Leonard Ellerbe, Floyd Mayweather, Conor McGregor und UFC-Präsident Dana White könnten jedoch zuletzt und damit am besten lachen, sofern das Resultat des Bezahlfernsehens den bislang bestehenden US-Rekord von 4,6 Millionen Buchungen, erzielt beim Kampf zwischen Mayweather und Pacquiao, übertrifft. White sprach sogar von mehr als 6 Millionen Buchungen, die weltweit zu erzielen seien. Sollte sich diese Vorhersage bestätigen, wenn die offiziellen Zahlen von Showtime vorliegen, wäre das ein phänomenaler Erfolg. Feststehen dürfte indessen, daß in jedem Fall mindestens das zweitbeste Resultat aller Zeiten eingefahren wird. Auch im Pay-TV waren die Preise gesalzen, da die Kunden 89,95 Dollar für das Standard- und 99,95 Dollar für das Premiumpaket bezahlen mußten.

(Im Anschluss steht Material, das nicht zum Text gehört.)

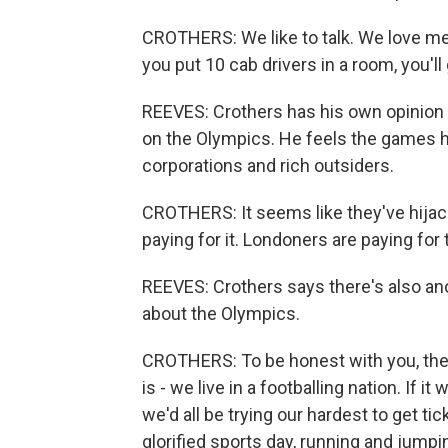
CROTHERS: We like to talk. We love mee
you put 10 cab drivers in a room, you'll
REEVES: Crothers has his own opinion
on the Olympics. He feels the games h
corporations and rich outsiders.
CROTHERS: It seems like they've hijack
paying for it. Londoners are paying for 
REEVES: Crothers says there's also an
about the Olympics.
CROTHERS: To be honest with you, they
is - we live in a footballing nation. If 
we'd all be trying our hardest to get tic
glorified sports day, running and jumpi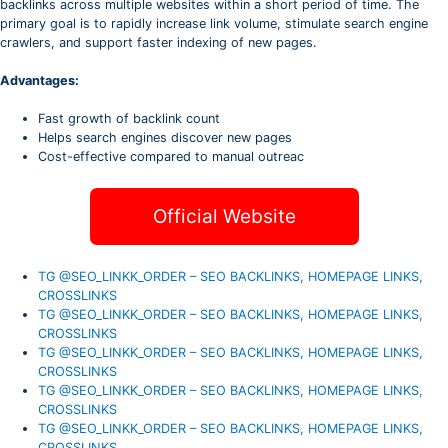
backlinks across multiple websites within a short period of time. The
primary goal is to rapidly increase link volume, stimulate search engine
crawlers, and support faster indexing of new pages.
Advantages:
Fast growth of backlink count
Helps search engines discover new pages
Cost-effective compared to manual outreac
Official Website
TG @SEO_LINKK_ORDER – SEO BACKLINKS, HOMEPAGE LINKS,
CROSSLINKS
TG @SEO_LINKK_ORDER – SEO BACKLINKS, HOMEPAGE LINKS,
CROSSLINKS
TG @SEO_LINKK_ORDER – SEO BACKLINKS, HOMEPAGE LINKS,
CROSSLINKS
TG @SEO_LINKK_ORDER – SEO BACKLINKS, HOMEPAGE LINKS,
CROSSLINKS
TG @SEO_LINKK_ORDER – SEO BACKLINKS, HOMEPAGE LINKS,
CROSSLINKS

Auch in dieser Hinsicht stellt sich natürlich die Frage, ob ein günstigerer Preis unter dem Strich nicht einträglicher gewesen wäre. Das Vorprogramm war jedenfalls nicht dazu angetan, mögliche Zweifel am Hauptereignis des Abends zu kompensieren. Das Beste am Beiwerk war noch ein Duell zwischen Nathan Cleverly und Badou Jack, die jedoch beide dem breiteren Publikum in den USA eher unbekannt sind. Man fühlte sich an den Kampf zwischen Mayweather und Pacquiao erinnert, dessen Vorprogramm ebenfalls lieblos zusammengewürfelt und relativ anspruchslos war.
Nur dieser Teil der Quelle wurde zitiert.